After each line is drawn, there is a display of the equation of the line concerned, the mean relative residual, (MRR), and the symbol used for the data points.

Each residual = data - function value and the MRR is defined as
Σ(absolute residuals)/Σ(absolute data).

The acceptable values for the first two parameters are:-

Axes | |

Values |
Result |

axes |
Axes are added to a new graph |

no_axes |
Subsequent plots are added to an existing graph. |

Type | |

Values |
Result |

linear |
The best straight line is found. |

quad |
The best quadratic is found. |

ab^x |
The best line of the form y = a(b^{x}) is found. |

ax^r |
The best line of the form y = a(x^{r}) is found. |

The X-data column can be included within the block but will be skipped as the graphs are drawn. e.g. best_line(axes,linear,2,1,4) is acceptable: column 2 provides the X-data and graphs will be drawn using columns 1, 3 and 4 as the Y-data.

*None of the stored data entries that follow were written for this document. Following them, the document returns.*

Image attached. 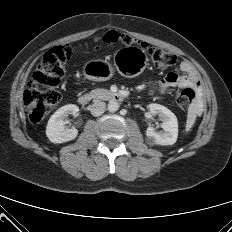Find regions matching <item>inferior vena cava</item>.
Instances as JSON below:
<instances>
[{
	"mask_svg": "<svg viewBox=\"0 0 232 232\" xmlns=\"http://www.w3.org/2000/svg\"><path fill=\"white\" fill-rule=\"evenodd\" d=\"M105 109H106L105 102L96 101L92 104L90 111L93 116H100L101 114L104 113Z\"/></svg>",
	"mask_w": 232,
	"mask_h": 232,
	"instance_id": "1",
	"label": "inferior vena cava"
}]
</instances>
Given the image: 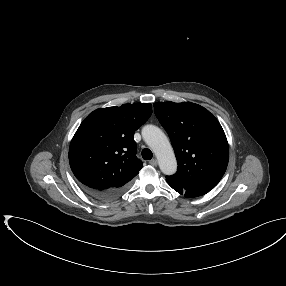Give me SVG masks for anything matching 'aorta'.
Instances as JSON below:
<instances>
[{
  "instance_id": "obj_1",
  "label": "aorta",
  "mask_w": 286,
  "mask_h": 286,
  "mask_svg": "<svg viewBox=\"0 0 286 286\" xmlns=\"http://www.w3.org/2000/svg\"><path fill=\"white\" fill-rule=\"evenodd\" d=\"M146 144L155 153L160 170L165 175H173L177 170V161L173 148L165 133L154 125H146L142 129Z\"/></svg>"
}]
</instances>
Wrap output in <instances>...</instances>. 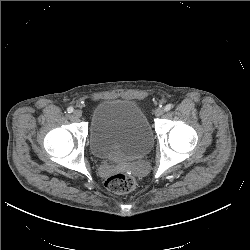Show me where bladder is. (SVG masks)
Instances as JSON below:
<instances>
[{
  "instance_id": "bladder-1",
  "label": "bladder",
  "mask_w": 250,
  "mask_h": 250,
  "mask_svg": "<svg viewBox=\"0 0 250 250\" xmlns=\"http://www.w3.org/2000/svg\"><path fill=\"white\" fill-rule=\"evenodd\" d=\"M88 142L97 159L131 162L151 150L153 132L137 103L127 99H106L92 111Z\"/></svg>"
}]
</instances>
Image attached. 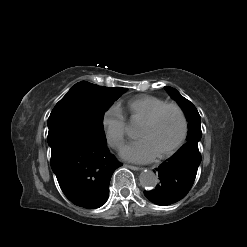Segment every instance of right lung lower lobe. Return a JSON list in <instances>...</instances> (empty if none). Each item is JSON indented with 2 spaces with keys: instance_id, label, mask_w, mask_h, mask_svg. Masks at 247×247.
<instances>
[{
  "instance_id": "1",
  "label": "right lung lower lobe",
  "mask_w": 247,
  "mask_h": 247,
  "mask_svg": "<svg viewBox=\"0 0 247 247\" xmlns=\"http://www.w3.org/2000/svg\"><path fill=\"white\" fill-rule=\"evenodd\" d=\"M51 168L66 197L75 205L99 208L108 199L109 182L122 164L106 143L73 126L49 128Z\"/></svg>"
}]
</instances>
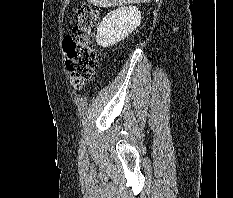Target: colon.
Segmentation results:
<instances>
[{"mask_svg":"<svg viewBox=\"0 0 233 198\" xmlns=\"http://www.w3.org/2000/svg\"><path fill=\"white\" fill-rule=\"evenodd\" d=\"M97 23V11L88 4H80L73 32L64 39L66 66L76 89L86 85L98 67L99 54L92 43Z\"/></svg>","mask_w":233,"mask_h":198,"instance_id":"obj_1","label":"colon"}]
</instances>
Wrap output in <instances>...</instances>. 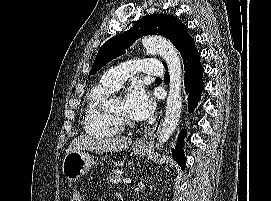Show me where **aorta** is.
I'll list each match as a JSON object with an SVG mask.
<instances>
[{
	"label": "aorta",
	"mask_w": 271,
	"mask_h": 201,
	"mask_svg": "<svg viewBox=\"0 0 271 201\" xmlns=\"http://www.w3.org/2000/svg\"><path fill=\"white\" fill-rule=\"evenodd\" d=\"M143 47L149 53H158L166 62L170 75L166 112L157 146L167 142L175 131L182 109V66L177 49L172 43L160 36L149 35L141 39Z\"/></svg>",
	"instance_id": "762f6f07"
}]
</instances>
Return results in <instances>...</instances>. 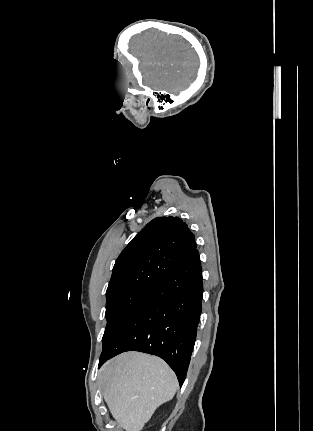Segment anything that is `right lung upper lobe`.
Instances as JSON below:
<instances>
[{"label": "right lung upper lobe", "instance_id": "cb5924a9", "mask_svg": "<svg viewBox=\"0 0 313 431\" xmlns=\"http://www.w3.org/2000/svg\"><path fill=\"white\" fill-rule=\"evenodd\" d=\"M195 249V237L180 218L153 219L117 258L106 296L129 291H152Z\"/></svg>", "mask_w": 313, "mask_h": 431}]
</instances>
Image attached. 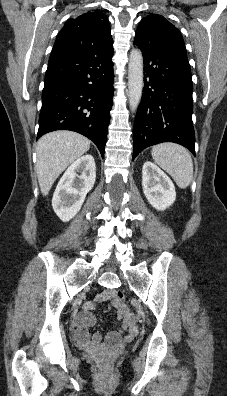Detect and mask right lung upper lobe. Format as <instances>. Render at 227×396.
Masks as SVG:
<instances>
[{"instance_id":"obj_1","label":"right lung upper lobe","mask_w":227,"mask_h":396,"mask_svg":"<svg viewBox=\"0 0 227 396\" xmlns=\"http://www.w3.org/2000/svg\"><path fill=\"white\" fill-rule=\"evenodd\" d=\"M113 44L107 16L89 11L71 18L55 41L49 62L78 57Z\"/></svg>"}]
</instances>
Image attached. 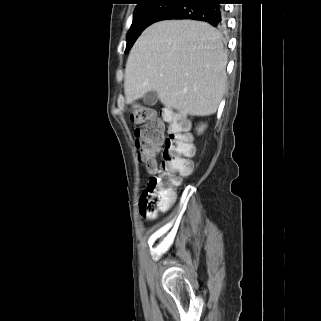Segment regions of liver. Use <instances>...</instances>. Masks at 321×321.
<instances>
[{"label":"liver","instance_id":"liver-1","mask_svg":"<svg viewBox=\"0 0 321 321\" xmlns=\"http://www.w3.org/2000/svg\"><path fill=\"white\" fill-rule=\"evenodd\" d=\"M226 64L221 34L209 24L192 20L154 23L130 51L124 80L126 102L156 91L169 109L212 115L225 92Z\"/></svg>","mask_w":321,"mask_h":321}]
</instances>
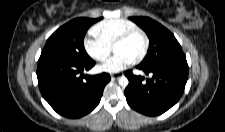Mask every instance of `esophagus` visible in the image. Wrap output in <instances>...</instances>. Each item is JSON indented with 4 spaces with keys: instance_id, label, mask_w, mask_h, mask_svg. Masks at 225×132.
<instances>
[{
    "instance_id": "obj_1",
    "label": "esophagus",
    "mask_w": 225,
    "mask_h": 132,
    "mask_svg": "<svg viewBox=\"0 0 225 132\" xmlns=\"http://www.w3.org/2000/svg\"><path fill=\"white\" fill-rule=\"evenodd\" d=\"M119 77H120V74H118V73H117V74H112V75H111V79H112V80L118 79Z\"/></svg>"
}]
</instances>
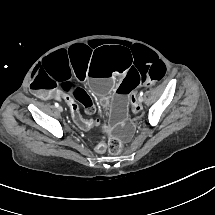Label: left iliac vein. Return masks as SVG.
<instances>
[{
    "label": "left iliac vein",
    "instance_id": "4c4485c4",
    "mask_svg": "<svg viewBox=\"0 0 215 215\" xmlns=\"http://www.w3.org/2000/svg\"><path fill=\"white\" fill-rule=\"evenodd\" d=\"M142 99H143V97H140V96H139V98H138V103H139V104L143 101Z\"/></svg>",
    "mask_w": 215,
    "mask_h": 215
}]
</instances>
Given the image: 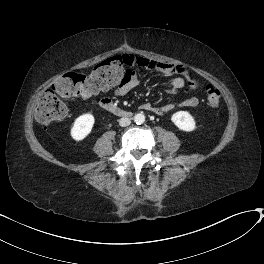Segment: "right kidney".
Returning a JSON list of instances; mask_svg holds the SVG:
<instances>
[{"mask_svg": "<svg viewBox=\"0 0 264 264\" xmlns=\"http://www.w3.org/2000/svg\"><path fill=\"white\" fill-rule=\"evenodd\" d=\"M94 122V116L90 113L79 116L78 118H76L73 127L71 128V137L76 141L83 140L90 134Z\"/></svg>", "mask_w": 264, "mask_h": 264, "instance_id": "obj_1", "label": "right kidney"}]
</instances>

find_line(*x-data column number,y_data column number*)

This plots all of the available lines of best-fit for the data in the specified columns.

The mean relative residual for each line is stored and, if the graphs are printed, this information is added to the display as described above for the 'best_line' command and the minimum M.R.R. is listed as an aid in deciding which is the best line for this data.

A check is made at the start to see if the X or Y ranges include zeroes and, if they do, the two power graphs, y = a(b^{x}) and y = a(x^{r}), are excluded.

The first marker,
, is used for the data and each line is drawn in a different colour.

e.g. find_line(1,2) will draw the four lines for the data in columns 1 and 2.

When all the graphs have been drawn, the equation of the one giving the smallest MRR is appended to the data display which, in this case, is the Fibonacci series!